Where the string "area" occurs in a line of the entries below, copy that line.
+ + + +
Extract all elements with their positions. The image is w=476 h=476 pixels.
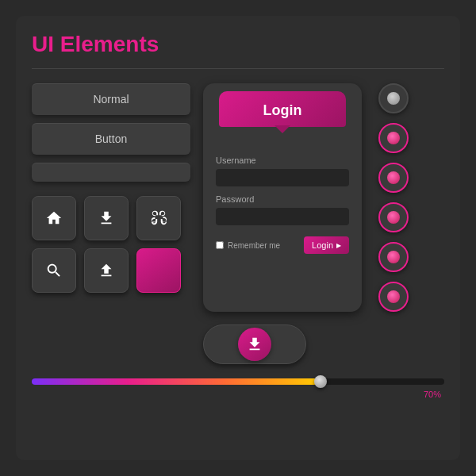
pink-icon-button[interactable] bbox=[136, 248, 181, 293]
command-icon bbox=[150, 209, 167, 227]
username-input[interactable] bbox=[216, 169, 349, 186]
progress-bar-background[interactable] bbox=[32, 378, 444, 385]
radio-item-4[interactable] bbox=[378, 202, 409, 232]
login-submit-button[interactable]: Login bbox=[304, 236, 349, 254]
divider bbox=[32, 68, 444, 69]
progress-section: 70% bbox=[32, 378, 444, 399]
remember-me-label[interactable]: Remember me bbox=[216, 241, 280, 250]
main-area: Normal Button bbox=[32, 83, 444, 312]
radio-dot-4 bbox=[387, 211, 400, 224]
normal-button[interactable]: Normal bbox=[32, 83, 190, 115]
radio-item-1[interactable] bbox=[378, 83, 409, 113]
search-icon bbox=[45, 262, 63, 279]
progress-bar-fill bbox=[32, 378, 321, 385]
download-pill-button[interactable] bbox=[203, 324, 306, 364]
login-panel: Login Username Password Remember me Logi… bbox=[203, 83, 362, 312]
username-label: Username bbox=[216, 155, 349, 165]
login-body: Username Password Remember me Login bbox=[203, 132, 362, 267]
password-label: Password bbox=[216, 194, 349, 204]
radio-item-5[interactable] bbox=[378, 242, 409, 272]
home-button[interactable] bbox=[32, 196, 76, 240]
download-pill-inner bbox=[238, 328, 271, 361]
upload-icon bbox=[98, 262, 115, 279]
download-arrow-icon bbox=[246, 336, 263, 353]
remember-me-checkbox[interactable] bbox=[216, 241, 224, 249]
main-container: UI Elements Normal Button bbox=[16, 16, 460, 460]
radio-dot-1 bbox=[387, 92, 400, 105]
icon-grid bbox=[32, 196, 190, 293]
progress-thumb bbox=[314, 375, 327, 388]
bottom-area bbox=[32, 324, 444, 364]
upload-button[interactable] bbox=[84, 248, 129, 293]
login-footer: Remember me Login bbox=[216, 236, 349, 254]
progress-label: 70% bbox=[32, 390, 444, 399]
radio-dot-5 bbox=[387, 251, 400, 263]
password-input[interactable] bbox=[216, 208, 349, 225]
left-column: Normal Button bbox=[32, 83, 190, 312]
radio-dot-3 bbox=[387, 171, 400, 184]
radio-column bbox=[374, 83, 413, 312]
radio-item-3[interactable] bbox=[378, 163, 409, 193]
radio-dot-2 bbox=[387, 132, 400, 144]
download-icon bbox=[98, 209, 115, 227]
button-button[interactable]: Button bbox=[32, 123, 190, 155]
login-title: Login bbox=[263, 102, 302, 118]
radio-dot-6 bbox=[387, 290, 400, 303]
home-icon bbox=[45, 209, 63, 227]
command-button[interactable] bbox=[136, 196, 181, 240]
search-button[interactable] bbox=[32, 248, 76, 293]
download-button[interactable] bbox=[84, 196, 129, 240]
radio-item-2[interactable] bbox=[378, 123, 409, 153]
login-header: Login bbox=[219, 91, 346, 127]
page-title: UI Elements bbox=[32, 32, 444, 57]
empty-button bbox=[32, 163, 190, 182]
radio-item-6[interactable] bbox=[378, 282, 409, 312]
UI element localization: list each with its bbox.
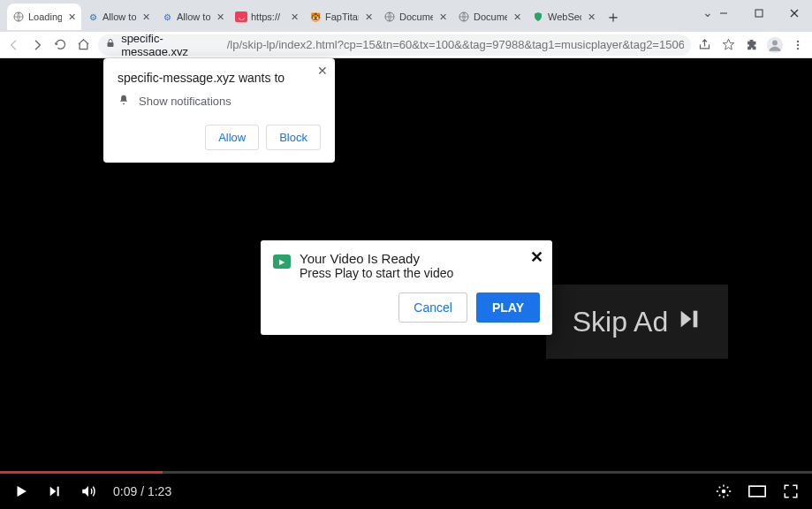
dialog-title: Your Video Is Ready (300, 251, 453, 266)
lock-icon (105, 38, 116, 51)
skip-ad-button[interactable]: Skip Ad (546, 285, 728, 359)
play-button[interactable]: PLAY (476, 292, 540, 323)
tab-close-icon[interactable]: ✕ (65, 11, 78, 23)
dialog-close-icon[interactable]: ✕ (530, 247, 543, 267)
volume-icon[interactable] (80, 482, 97, 500)
kebab-menu-icon[interactable] (789, 35, 807, 55)
browser-toolbar: specific-message.xyz/lp/skip-lp/index2.h… (0, 32, 812, 58)
window-titlebar: Loading ✕ ⚙ Allow to ✕ ⚙ Allow to ✕ ◡ ht… (0, 0, 812, 32)
home-button[interactable] (75, 35, 93, 55)
svg-rect-16 (749, 486, 765, 497)
browser-tab[interactable]: Docume ✕ (378, 4, 452, 30)
window-controls (706, 0, 812, 27)
svg-point-9 (772, 40, 778, 45)
time-current: 0:09 (113, 484, 137, 498)
tab-close-icon[interactable]: ✕ (362, 11, 375, 23)
allow-button[interactable]: Allow (205, 125, 259, 150)
next-track-icon[interactable] (46, 482, 64, 500)
tab-label: Docume (399, 11, 433, 22)
url-path: /lp/skip-lp/index2.html?cp=15&tn=60&tx=1… (227, 38, 684, 51)
share-button[interactable] (696, 35, 714, 55)
minimize-button[interactable] (706, 0, 741, 27)
svg-rect-7 (108, 42, 114, 47)
svg-rect-4 (755, 10, 763, 17)
tab-close-icon[interactable]: ✕ (214, 11, 226, 23)
site-favicon: 🐯 (309, 11, 322, 23)
browser-tab[interactable]: ⚙ Allow to ✕ (81, 4, 156, 30)
tab-label: https:// (251, 11, 285, 22)
time-separator: / (137, 484, 148, 498)
tab-close-icon[interactable]: ✕ (585, 11, 597, 23)
browser-tab[interactable]: Loading ✕ (7, 4, 81, 30)
video-ready-dialog: ✕ ▶ Your Video Is Ready Press Play to st… (261, 240, 552, 335)
profile-avatar[interactable] (765, 35, 783, 55)
svg-point-10 (797, 40, 799, 42)
shield-icon (532, 11, 544, 23)
prompt-origin-text: specific-message.xyz wants to (118, 71, 321, 85)
tab-strip: Loading ✕ ⚙ Allow to ✕ ⚙ Allow to ✕ ◡ ht… (0, 2, 626, 32)
tab-label: Allow to (102, 11, 136, 22)
new-tab-button[interactable]: ＋ (601, 4, 626, 29)
play-icon[interactable] (12, 482, 30, 500)
dialog-subtitle: Press Play to start the video (300, 266, 453, 280)
video-play-icon: ▶ (273, 254, 291, 269)
skip-ad-label: Skip Ad (573, 306, 669, 338)
close-window-button[interactable] (777, 0, 812, 27)
svg-rect-13 (694, 310, 698, 327)
svg-point-12 (797, 47, 799, 49)
video-controls: 0:09 / 1:23 (0, 474, 812, 509)
tab-label: WebSec (548, 11, 581, 22)
video-time-display: 0:09 / 1:23 (113, 484, 171, 498)
bell-icon (118, 94, 130, 109)
globe-icon (458, 11, 470, 23)
tab-close-icon[interactable]: ✕ (436, 11, 449, 23)
tab-label: FapTitan (325, 11, 359, 22)
address-bar[interactable]: specific-message.xyz/lp/skip-lp/index2.h… (98, 34, 690, 56)
skip-next-icon (677, 306, 702, 338)
reload-button[interactable] (52, 35, 70, 55)
time-duration: 1:23 (148, 484, 171, 498)
tab-label: Loading (28, 11, 62, 22)
tab-close-icon[interactable]: ✕ (511, 11, 523, 23)
block-button[interactable]: Block (266, 125, 321, 150)
browser-tab[interactable]: WebSec ✕ (527, 4, 601, 30)
gear-icon: ⚙ (87, 11, 99, 23)
extensions-icon[interactable] (742, 35, 760, 55)
tab-close-icon[interactable]: ✕ (288, 11, 300, 23)
forward-button[interactable] (28, 35, 46, 55)
cancel-button[interactable]: Cancel (398, 292, 467, 323)
back-button[interactable] (5, 35, 23, 55)
svg-rect-14 (57, 487, 59, 497)
fullscreen-icon[interactable] (782, 482, 800, 500)
theater-mode-icon[interactable] (748, 482, 766, 500)
browser-tab[interactable]: 🐯 FapTitan ✕ (304, 4, 378, 30)
globe-icon (12, 11, 25, 23)
notification-permission-prompt: ✕ specific-message.xyz wants to Show not… (103, 58, 335, 163)
gear-icon: ⚙ (161, 11, 173, 23)
prompt-close-icon[interactable]: ✕ (317, 64, 328, 78)
browser-tab[interactable]: Docume ✕ (452, 4, 527, 30)
tab-close-icon[interactable]: ✕ (140, 11, 152, 23)
tab-label: Docume (474, 11, 507, 22)
svg-point-15 (722, 490, 726, 494)
settings-gear-icon[interactable] (715, 482, 732, 500)
permission-label: Show notifications (139, 95, 231, 108)
tab-label: Allow to (177, 11, 210, 22)
svg-point-11 (797, 43, 799, 45)
url-host: specific-message.xyz (121, 34, 222, 56)
maximize-button[interactable] (741, 0, 777, 27)
globe-icon (383, 11, 396, 23)
bookmark-star-icon[interactable] (719, 35, 737, 55)
browser-tab[interactable]: ⚙ Allow to ✕ (156, 4, 230, 30)
browser-tab[interactable]: ◡ https:// ✕ (230, 4, 304, 30)
pocket-icon: ◡ (235, 11, 247, 22)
+ + + +
* EXERCISE RESPONSE *
main-area: Normal Button bbox=[32, 83, 444, 312]
bottom-area bbox=[32, 324, 444, 364]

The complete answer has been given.